[The input]
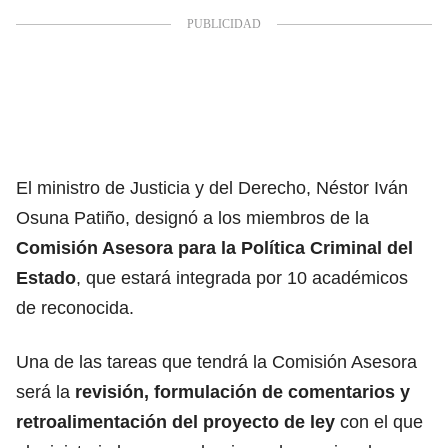
El ministro de Justicia y del Derecho, Néstor Iván
Osuna Patiño
, designó a los miembros de la
Comisión Asesora para la Política Criminal del
Estado
, que estará integrada por 10 académicos
de reconocida.
Una de las tareas que tendrá la Comisión Asesora
será la
revisión, formulación de comentarios y
retroalimentación del proyecto de ley
con el que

[Required work]
Transcribe exactly the lines from the one containing "Osuna Patiño" through the end of the records, both included, and nothing else.

[Exercise answer]
Osuna Patiño
, designó a los miembros de la
Comisión Asesora para la Política Criminal del
Estado
, que estará integrada por 10 académicos
de reconocida.
Una de las tareas que tendrá la Comisión Asesora
será la
revisión, formulación de comentarios y
retroalimentación del proyecto de ley
con el que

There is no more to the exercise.